(Beginning of DATA TO PROCESS)
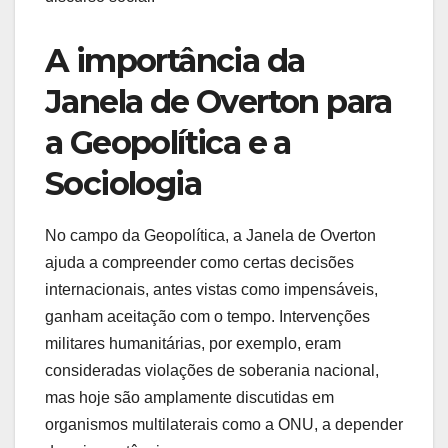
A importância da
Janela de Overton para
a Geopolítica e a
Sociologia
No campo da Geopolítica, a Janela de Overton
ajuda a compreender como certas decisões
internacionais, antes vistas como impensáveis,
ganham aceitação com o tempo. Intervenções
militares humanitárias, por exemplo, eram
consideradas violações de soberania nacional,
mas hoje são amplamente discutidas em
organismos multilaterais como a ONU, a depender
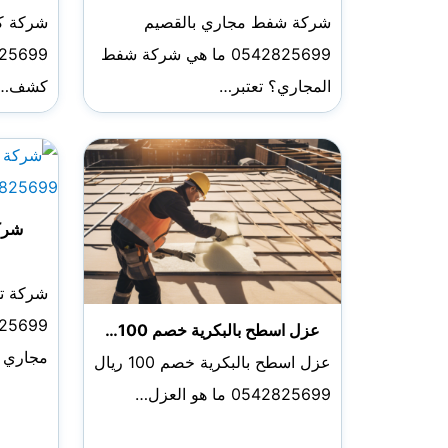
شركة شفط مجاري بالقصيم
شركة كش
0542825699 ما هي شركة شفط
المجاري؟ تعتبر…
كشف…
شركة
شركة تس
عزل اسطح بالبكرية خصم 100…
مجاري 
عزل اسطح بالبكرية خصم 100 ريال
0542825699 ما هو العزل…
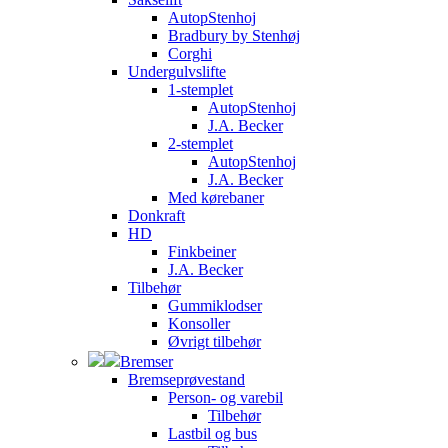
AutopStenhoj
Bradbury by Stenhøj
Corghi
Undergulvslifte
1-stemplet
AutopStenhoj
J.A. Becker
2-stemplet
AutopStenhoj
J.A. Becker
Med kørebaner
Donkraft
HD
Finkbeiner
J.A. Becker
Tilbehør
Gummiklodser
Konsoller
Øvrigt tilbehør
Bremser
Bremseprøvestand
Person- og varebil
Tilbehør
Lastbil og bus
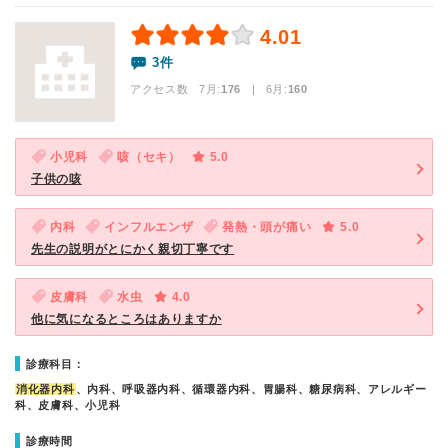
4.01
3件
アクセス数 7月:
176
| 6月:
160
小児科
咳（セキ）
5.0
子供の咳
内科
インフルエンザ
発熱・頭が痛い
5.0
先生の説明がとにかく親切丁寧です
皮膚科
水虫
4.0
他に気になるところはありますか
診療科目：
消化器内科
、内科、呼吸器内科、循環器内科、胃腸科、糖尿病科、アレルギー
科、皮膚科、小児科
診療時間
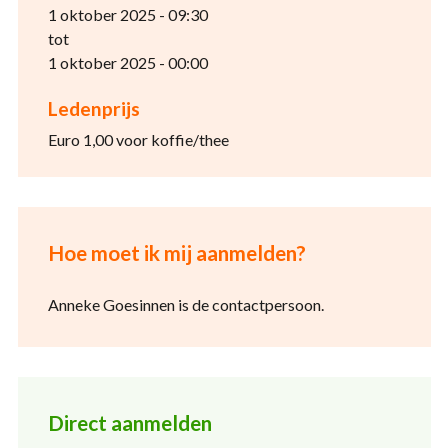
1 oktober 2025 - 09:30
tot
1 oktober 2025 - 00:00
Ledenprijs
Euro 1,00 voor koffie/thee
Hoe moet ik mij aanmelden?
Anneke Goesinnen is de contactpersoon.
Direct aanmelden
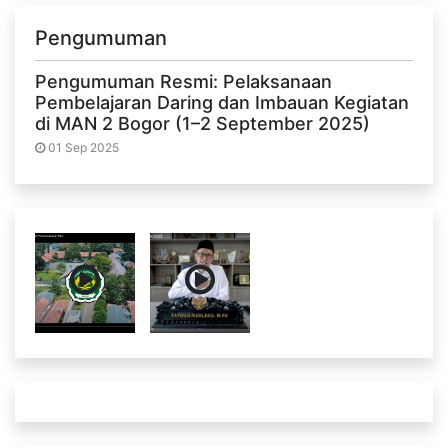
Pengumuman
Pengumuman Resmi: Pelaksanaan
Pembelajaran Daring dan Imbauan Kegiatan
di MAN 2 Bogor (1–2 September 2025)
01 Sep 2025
(End of DATA TO PROCESS)
TASK DIRECTIONS →
Give back the material above exactly as written, but omit the images.

EXERCISE SOLUTION →
A importância da
Janela de Overton para
a Geopolítica e a
Sociologia
No campo da Geopolítica, a Janela de Overton
ajuda a compreender como certas decisões
internacionais, antes vistas como impensáveis,
ganham aceitação com o tempo. Intervenções
militares humanitárias, por exemplo, eram
consideradas violações de soberania nacional,
mas hoje são amplamente discutidas em
organismos multilaterais como a ONU, a depender
شركة شفط مجاري بالقصيم
شركة كش
0542825699 ما هي شركة شفط
المجاري؟ تعتبر…
كشف…
شركة
شركة تس
عزل اسطح بالبكرية خصم 100…
مجاري 
عزل اسطح بالبكرية خصم 100 ريال
0542825699 ما هو العزل…
AutopStenhoj
Bradbury by Stenhøj
Corghi
Undergulvslifte
1-stemplet
AutopStenhoj
J.A. Becker
2-stemplet
AutopStenhoj
J.A. Becker
Med kørebaner
Donkraft
HD
Finkbeiner
J.A. Becker
Tilbehør
Gummiklodser
Konsoller
Øvrigt tilbehør
Bremser
Bremseprøvestand
Person- og varebil
Tilbehør
Lastbil og bus
4.01
3件
アクセス数 7月:
176
| 6月:
160
小児科
咳（セキ）
5.0
子供の咳
内科
インフルエンザ
発熱・頭が痛い
5.0
先生の説明がとにかく親切丁寧です
皮膚科
水虫
4.0
他に気になるところはありますか
診療科目：
消化器内科
、内科、呼吸器内科、循環器内科、胃腸科、糖尿病科、アレルギー
科、皮膚科、小児科
診療時間
1 oktober 2025 - 09:30
tot
1 oktober 2025 - 00:00
Ledenprijs
Euro 1,00 voor koffie/thee
Hoe moet ik mij aanmelden?
Anneke Goesinnen is de contactpersoon.
Direct aanmelden
Pengumuman
Pengumuman Resmi: Pelaksanaan
Pembelajaran Daring dan Imbauan Kegiatan
di MAN 2 Bogor (1–2 September 2025)
01 Sep 2025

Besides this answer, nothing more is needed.